OAMI Highlights

Land and Labor Acknowledgement

The University of Michigan is located on the territory of the Anishinaabeg people. The Ann Arbor campus resides on land ceded through the Treaty of Detroit in 1807. Additionally, in 1817, the Ojibwe, Odawa, and Bodewadami Nations made the largest single land transfer to the University of Michigan, ceded through the Treaty of Fort Meigs, with the agreement that their children would be educated in perpetuity.

We assert the sovereignty of tribal lands and acknowledge the painful historical and ongoing genocide, forced assimilation, and displacement of Native communities in establishing the University.
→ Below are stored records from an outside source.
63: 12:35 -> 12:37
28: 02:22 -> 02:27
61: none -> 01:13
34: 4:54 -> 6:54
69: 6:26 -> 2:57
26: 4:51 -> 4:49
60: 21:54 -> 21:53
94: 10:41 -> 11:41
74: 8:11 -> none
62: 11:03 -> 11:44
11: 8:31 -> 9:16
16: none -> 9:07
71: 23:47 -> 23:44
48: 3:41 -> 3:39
We affirm contemporary and ancestral Anishinaabeg ties to this land, the profound contributions of Native American peoples to this institution, and the University’s commitment to educating the children of Native ancestors.

We further recognize that whether you are on campus in Ann Arbor or elsewhere in the United States, we stand on land developed at the often-fatal expense of forcefully enslaved Black people. We acknowledge that much of this country, including its culture, economic growth, and development has been made possible by the labor of enslaved Africans and their descendants who suffered the horror of the transatlantic trafficking, chattel slavery, and dehumanization through segregation and Jim Crow laws.

We remember those who did not survive the Middle Passage, those who were beaten and lynched, and those who are still suffering while fighting for their freedom. We are indebted to their labor and unwilling sacrifice, and acknowledge the violence throughout the generations and the resulting impact and generational trauma still felt today.

The fights against settler colonialism and anti-blackness will always be inextricably linked. To the land, to the collective, and to the ancestors, we thank you, we thank you, we thank you.